Como funcionam as regras de transição da Previdência
Neste momento, o país está passando por uma transição neste sistema. Aprovada em 2019 por meio de uma mudança na Constituição Federal, a última Reforma da Previdência prevê alterações nas regras de transição para 2026. Tais regras valem para quem contribui com o INSS desde antes de novembro de 2019, isto é, antes da vigência da reforma.
Quem se enquadra neste cenário, ou seja, quem está em vias de se aposentar, segue um regime de transição cuja duração é até o ano de 2031. A cada ano, mudanças são feitas. Dentre as principais delas está a alteração na idade mínima para aposentadoria. Para 2026, a idade mínima sobe seis meses.
Quais são as principais mudanças previstas para 2026
Na prática, mulheres que querem dar entrada na aposentadoria devem ter a idade mínima de 59 anos e seis meses. Já para os homens, a idade mínima sobe para 64 anos e seis meses. A cada ano até 2031 serão acrescidos seis meses. Neste ano em questão, mulheres precisarão ter 62 anos e homens, 65.
O tempo de contribuição segue o mesmo, contudo. O tempo mínimo para mulheres é de 30 anos trabalhados e, para os homens, 35 anos trabalhados. Já na regra de pontos, aquela que soma a idade com o tempo trabalhado, haverá alteração.

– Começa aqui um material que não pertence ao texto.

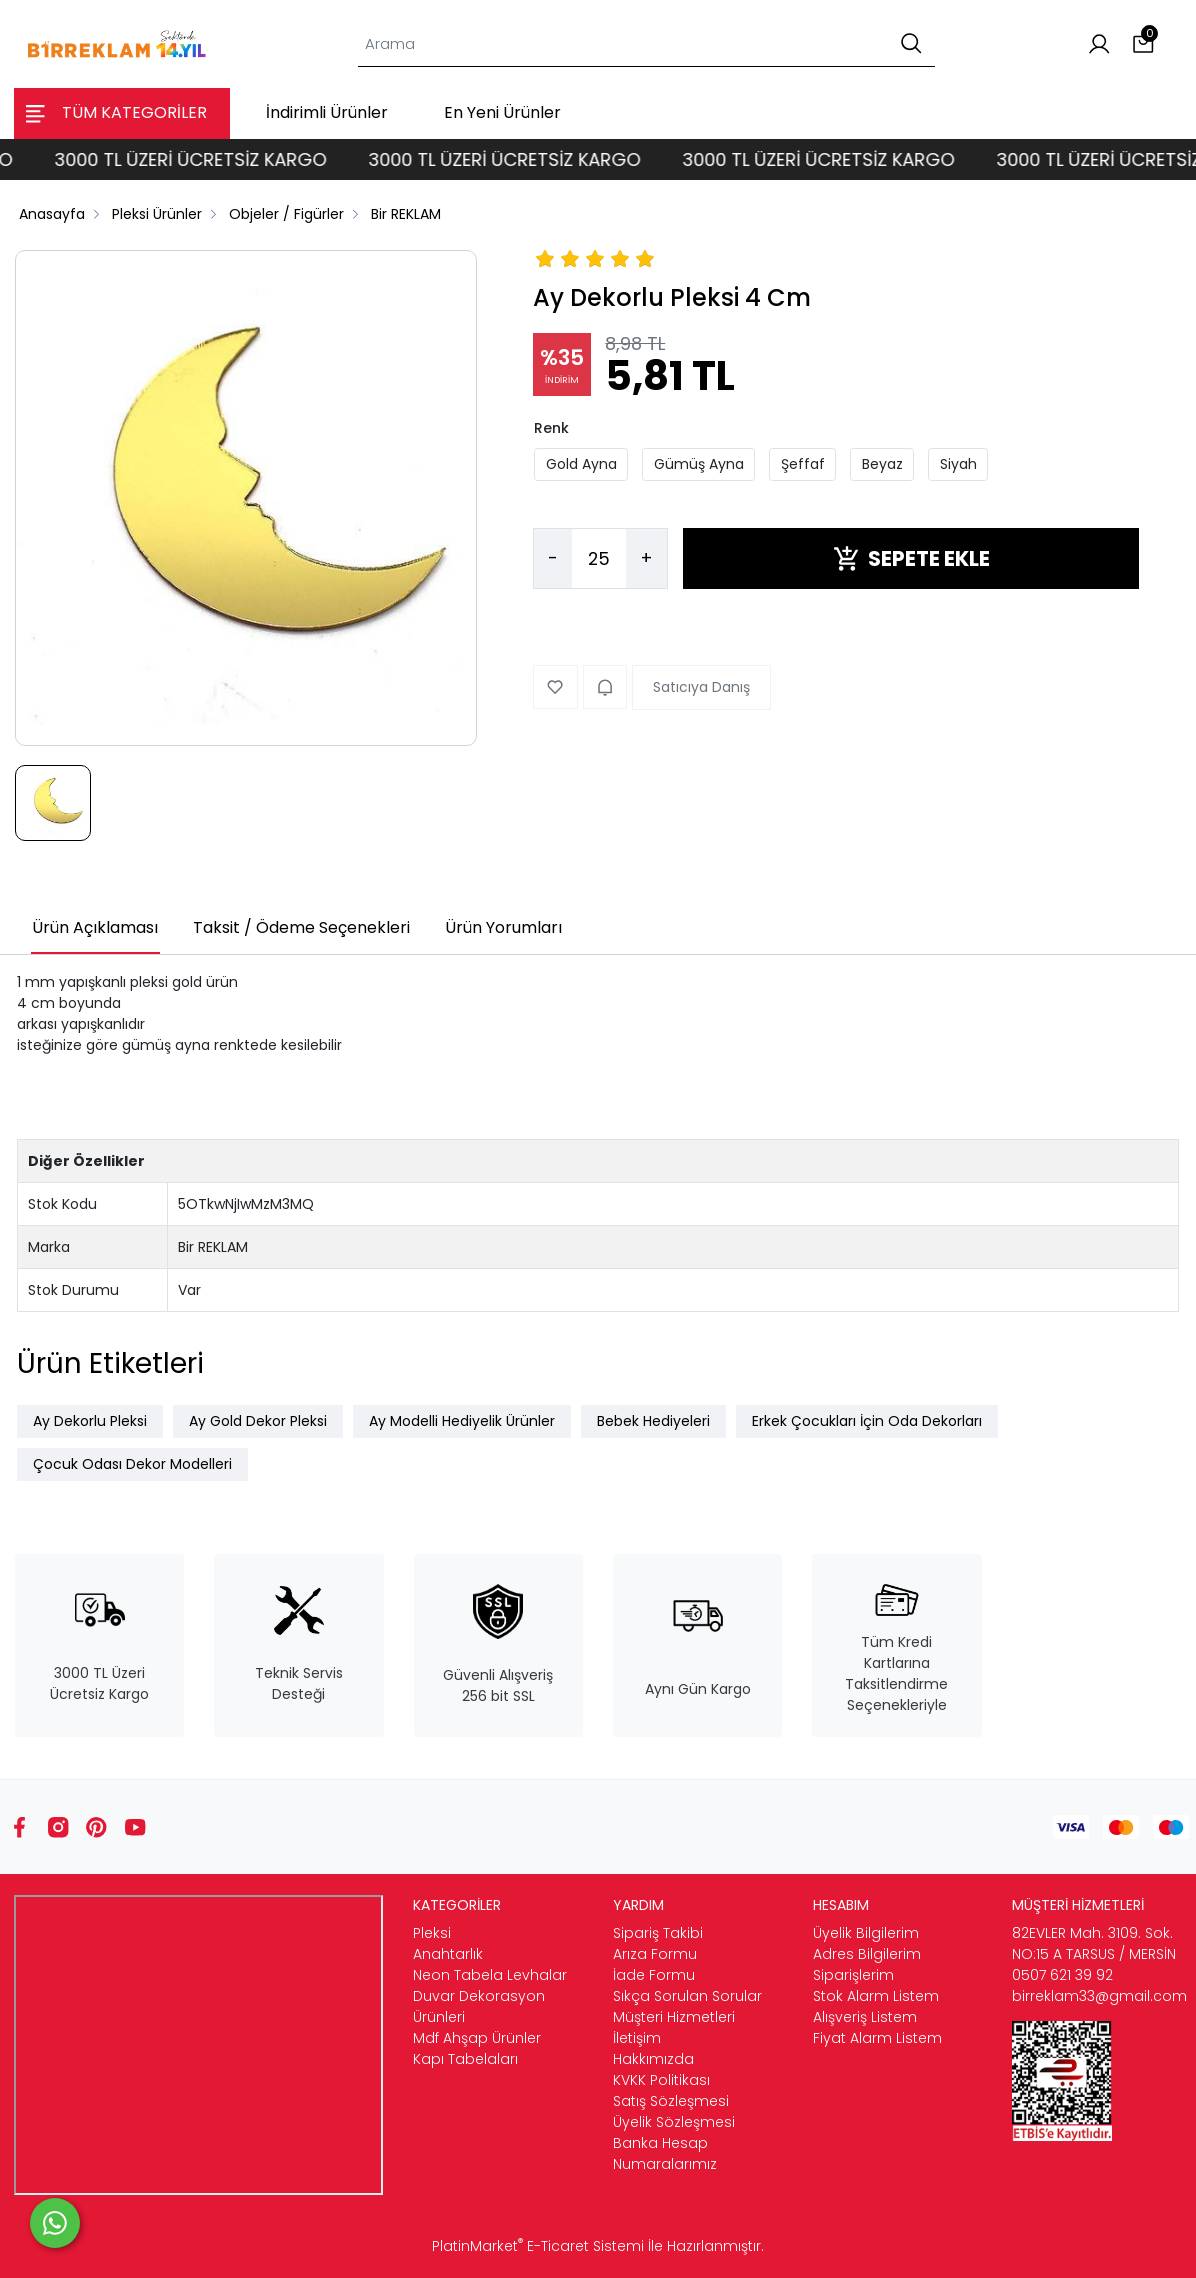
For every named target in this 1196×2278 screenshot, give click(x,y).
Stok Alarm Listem (876, 1996)
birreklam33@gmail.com (1099, 1996)
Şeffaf (803, 464)
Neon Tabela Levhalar (490, 1975)
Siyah (958, 464)
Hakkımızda (653, 2059)
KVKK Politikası (661, 2080)
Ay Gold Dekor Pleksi (258, 1421)
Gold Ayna (581, 464)
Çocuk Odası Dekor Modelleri (132, 1464)
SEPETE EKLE (911, 558)
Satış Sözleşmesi (671, 2101)
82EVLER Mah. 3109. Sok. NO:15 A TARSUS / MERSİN (1094, 1943)
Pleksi (432, 1933)
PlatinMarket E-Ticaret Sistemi (538, 2246)
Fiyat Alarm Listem (877, 2038)
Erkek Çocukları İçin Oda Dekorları (867, 1421)
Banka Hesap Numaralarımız (665, 2153)
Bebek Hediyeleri (653, 1421)
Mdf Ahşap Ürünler (477, 2038)
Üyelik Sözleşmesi (674, 2122)
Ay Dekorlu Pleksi (90, 1421)
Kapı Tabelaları (465, 2059)
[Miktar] (599, 559)
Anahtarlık (448, 1954)
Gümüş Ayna (699, 464)
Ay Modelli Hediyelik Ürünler (462, 1421)
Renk (551, 428)
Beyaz (882, 464)
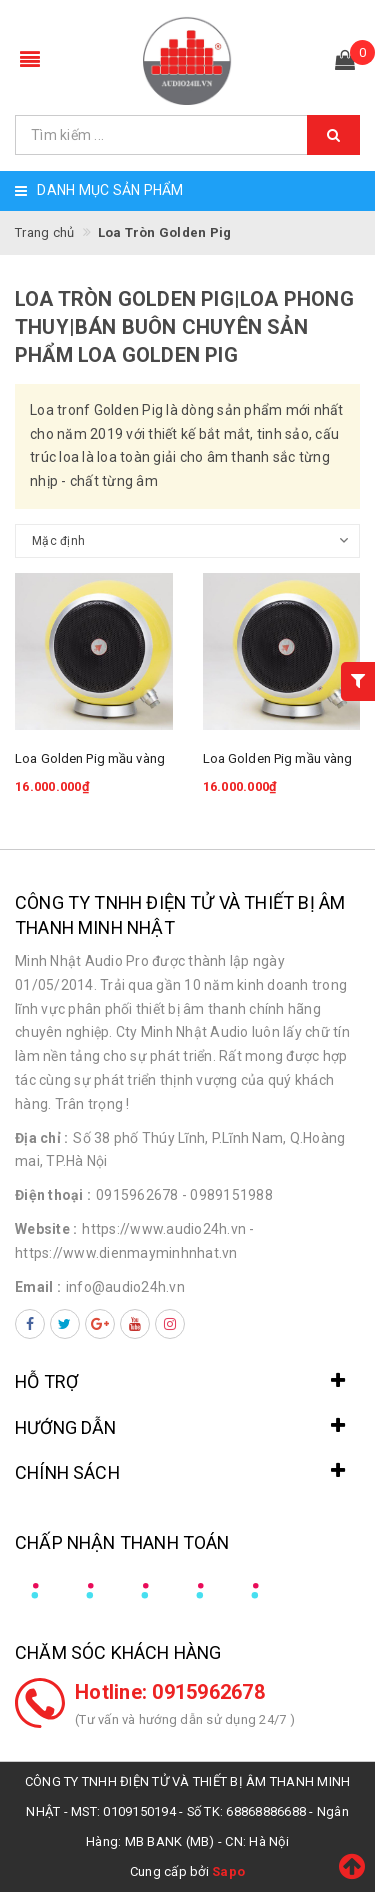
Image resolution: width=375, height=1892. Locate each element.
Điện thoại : (53, 1195)
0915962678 (137, 1195)
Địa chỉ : (41, 1138)
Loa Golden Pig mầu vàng (90, 758)
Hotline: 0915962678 (170, 1692)
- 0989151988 (227, 1195)
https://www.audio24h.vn (164, 1229)
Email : (38, 1287)
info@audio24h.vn (125, 1287)
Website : (46, 1229)
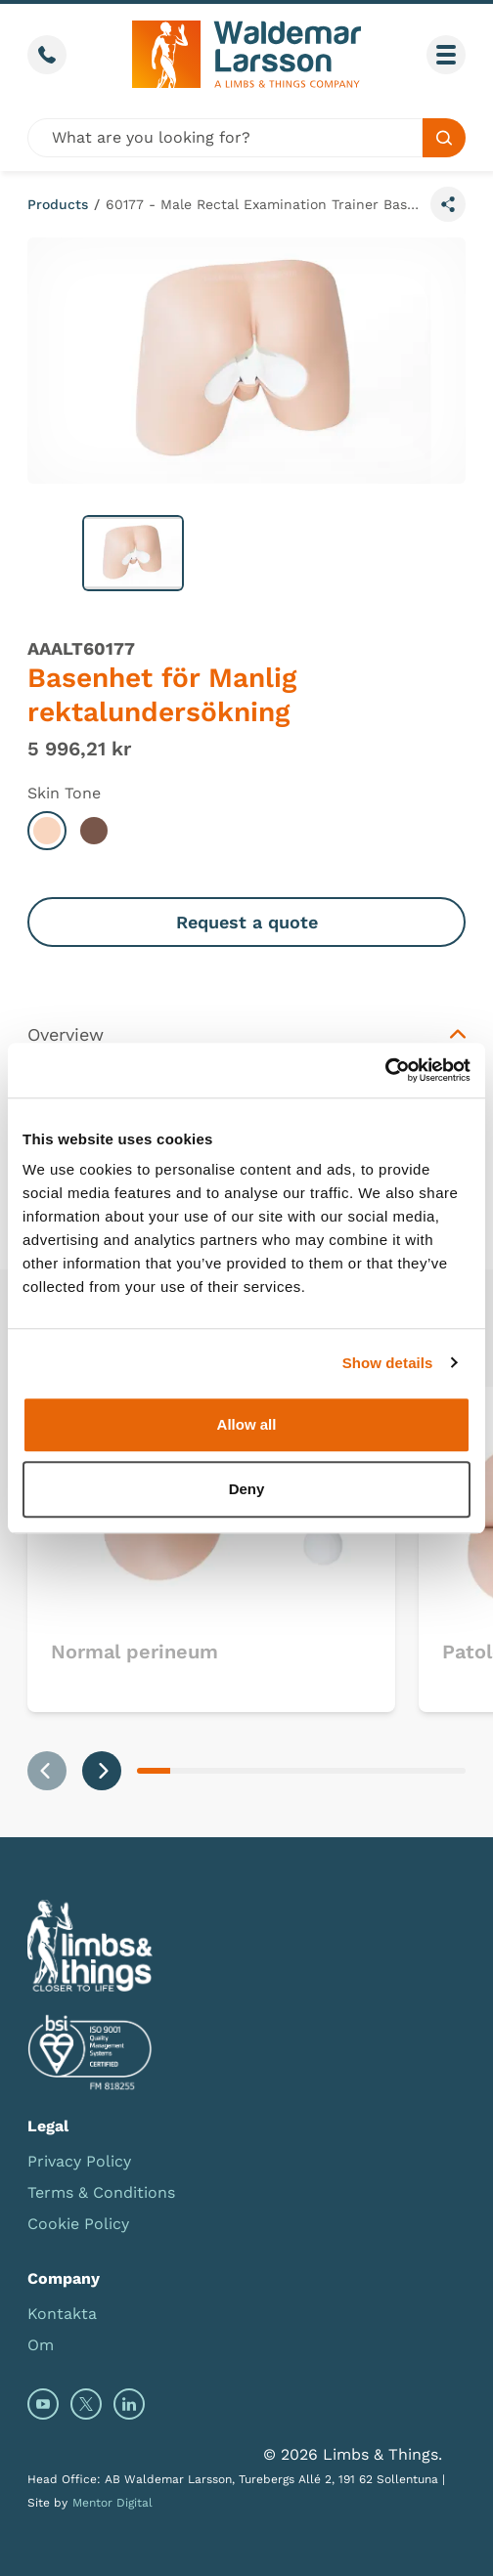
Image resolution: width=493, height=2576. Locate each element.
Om (40, 2345)
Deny (247, 1489)
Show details (387, 1362)
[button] (133, 553)
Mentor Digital (112, 2503)
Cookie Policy (78, 2223)
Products (57, 204)
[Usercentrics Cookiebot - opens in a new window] (385, 1070)
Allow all (247, 1424)
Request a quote (247, 922)
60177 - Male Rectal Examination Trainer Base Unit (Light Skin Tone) (264, 204)
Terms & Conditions (101, 2192)
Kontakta (62, 2313)
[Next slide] (101, 1770)
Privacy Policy (79, 2161)
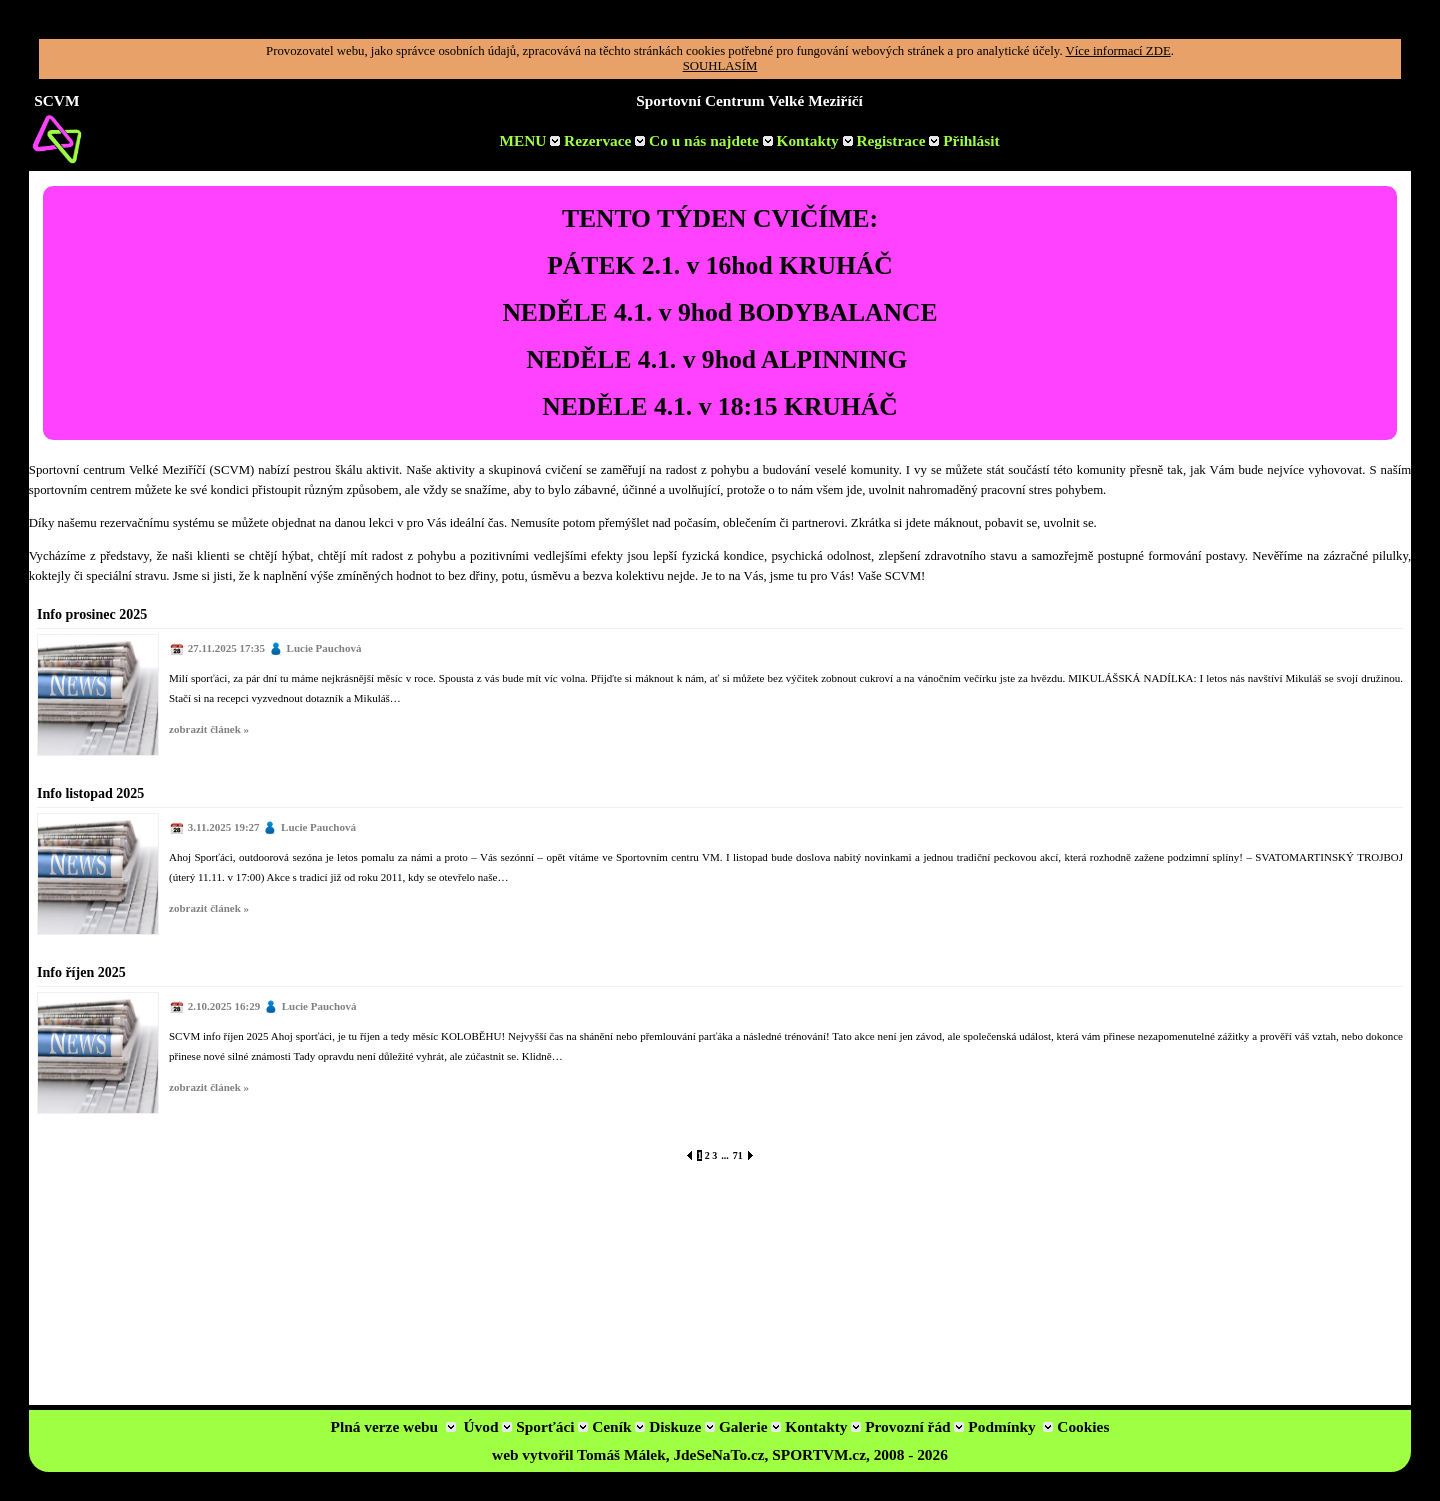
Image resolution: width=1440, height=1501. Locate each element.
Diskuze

Para 2026, as mulheres deverão somar 93 pontos e os homens, 103 pontos. Nessa forma de contagem, será acrescido um ponto a cada ano até 2031, de acordo com as regras de transição. Há somente duas regras que não sofreram alterações. São aquelas chamadas de pedágio.
No chamado pedágio 50%, modalidade válida para quem estava a até dois anos para se aposentar em novembro de 2019, a regra é que o trabalhador contribua pelo tempo restante acrescido de 50%. Já no pedágio 100%, segue-se a mesma lógica, mas a contribuição leva o acréscimo do dobro de tempo.
Planejamento ajuda a enfrentar mudanças nas regras de aposentadoria
Acompanhar a própria vida previdenciária é fundamental. Desta forma, é possível ter um panorama real da condição e, assim, poder se programar melhor para a aposentadoria. O próprio INSS disponibiliza uma ferramenta gratuita para tanto. O simulador está disponível no site Meu INSS e também no aplicativo homônimo.
Vale lembrar que se trata de uma simulação, porém. Um bom planejamento previdenciário deve seguir a instrução de um advogado previdenciário para ajudar na contagem correta de tempo, na juntada de documentos e muito mais. Principalmente em casos excepcionais e mais complexos, como no caso da aposentadoria especial.